Abstract

The ‘precedence effect’ in sound localization refers to the situation in which two speakers, separated in space, emit identical sounds but one speaker leads by a few milliseconds. Normal observers perceive all the sound as originating from the leading speaker. In the present experiment cats were tested before and after unilateral ablation of auditory cortex on how well they could transfer a learned sound localization response from situations involving unpaired sound sources to those with paired sources. Cats were tested with tone pairs separated by 5 msec and with clicks separated by delays of 3, 5, 7, 9, 12 and 16 msec. Preoperatively, the cats averaged 98% correct at a delay of 3 msec but only 83% correct at 16 msec.
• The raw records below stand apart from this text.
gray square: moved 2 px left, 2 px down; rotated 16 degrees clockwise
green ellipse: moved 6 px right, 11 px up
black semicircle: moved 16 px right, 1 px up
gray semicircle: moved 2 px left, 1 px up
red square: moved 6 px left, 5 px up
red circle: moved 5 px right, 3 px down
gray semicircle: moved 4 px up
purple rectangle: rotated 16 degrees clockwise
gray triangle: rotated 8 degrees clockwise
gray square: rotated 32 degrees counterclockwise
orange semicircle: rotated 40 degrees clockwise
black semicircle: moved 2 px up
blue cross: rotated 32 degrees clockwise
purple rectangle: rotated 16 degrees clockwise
Postoperatively, the scores were 85% correct at 3 msec and 58% correct at 16 msec. Before surgery the probability of an error was independent of which speaker was leading; after surgery cats made significantly more errors when the leading speaker was located opposite the side of the lesion. Considerable individual variability was found with the 3 and 5 msec delay tests; some cats showed no evidence of a cortical deficit while others exhibited initial severe deficits which disappeared with training. At delays of 7–16 msec all cats showed severe directional deficits which were still present after 9 months of retraining. Results are interpreted as supporting the hypothesis that unilateral lesions disrupt binaural loudness rather than temporal relations.